On June 3, U.S. Immigration and Customs Enforcement (ICE) deported 122 Chinese nationals, many of whom had been convicted of serious crimes including murder, drug trafficking, and human smuggling. The group was returned to China aboard a “high-risk charter flight,” according to ICE officials.
Meanwhile, the Department of Justice (DOJ) this week announced charges against seven Chinese nationals accused of operating a multimillion-dollar marijuana trafficking ring. Prosecutors say the suspects smuggled Chinese migrants across the southern border, forcing them to work in illegal grow houses across the northeastern U.S.
“This case pulls back the curtain on a sprawling criminal enterprise that exploited our immigration system and our communities for personal gain,” said U.S. Attorney Leah Foley.
“They turned quiet homes into criminal hubs and built a black-market operation on the backs of an illegal workforce.”

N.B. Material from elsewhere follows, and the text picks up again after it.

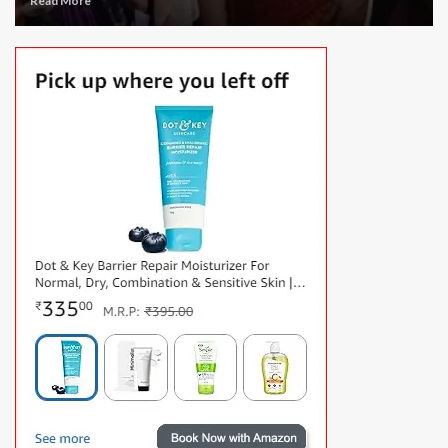
Read More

Illegal Crossings Skyrocket
According to the House Committee on Homeland Security, more than 24,000 Chinese nationals were apprehended in fiscal year 2024 alone. In March 2024, encounters of Chinese migrants increased by over 8,000% compared to the same month in 2021. The majority of these apprehensions occurred between official ports of entry, not at designated border crossings.
Lora Ries, Director of the Heritage Foundation’s Border Security and Immigration Center and a former acting deputy chief of staff at the Department of Homeland Security, said the surge is alarming.

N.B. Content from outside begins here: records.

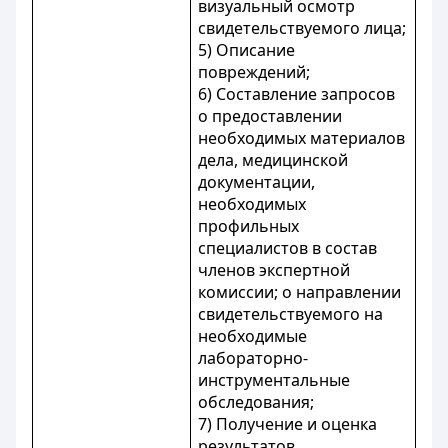
визуальный осмотр
свидетельствуемого лица;
5) Описание
повреждений;
6) Составление запросов
о предоставлении
необходимых материалов
дела, медицинской
документации,
необходимых
профильных
специалистов в состав
членов экспертной
комиссии; о направлении
свидетельствуемого на
необходимые
лабораторно-
инструментальные
обследования;
7) Получение и оценка
результатов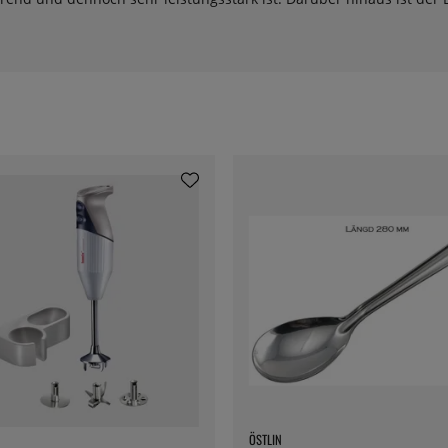
ÖSTLIN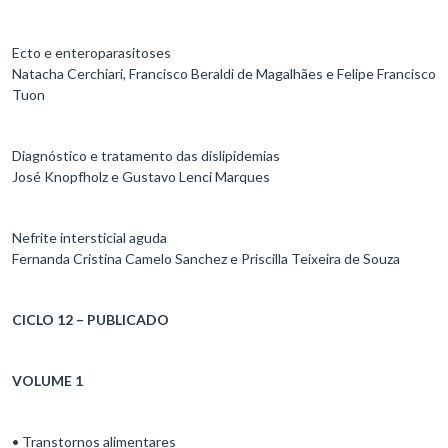
Ecto e enteroparasitoses
Natacha Cerchiari, Francisco Beraldi de Magalhães e Felipe Francisco
Tuon
Diagnóstico e tratamento das dislipidemias
José Knopfholz e Gustavo Lenci Marques
Nefrite intersticial aguda
Fernanda Cristina Camelo Sanchez e Priscilla Teixeira de Souza
CICLO 12 – PUBLICADO
VOLUME 1
• Transtornos alimentares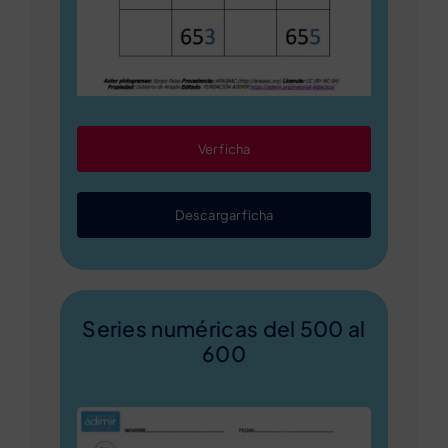
Ver ficha
Descargar ficha
Series numéricas del 500 al
600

“The numbers rose rapidly during the Biden administration,” Ries told Fox News Digital. “Pre-Biden, we’d see about 1,000 Chinese nationals a month. That skyrocketed to 2,000–7,000 monthly, peaking at over 8,000 in December 2023.”
Ries warned that the Chinese Communist Party (CCP) may be using the migrant surge as a geopolitical strategy to undermine U.S. national security.
“The CCP has a history of employing unconventional tactics—sending fentanyl precursors to Mexico, spy balloons, buying U.S. farmland near military bases, and more,” Ries said. “We have to assume they exploited the open border during Biden’s term to send in operatives with malicious intent.”
Ongoing Concerns
The DOJ’s marijuana trafficking case is just one example of how immigration loopholes are being used by organized criminal networks, authorities say.
And with the geopolitical tensions between the U.S. and China continuing to escalate, border officials and lawmakers alike are urging more scrutiny over who is entering the country—and why.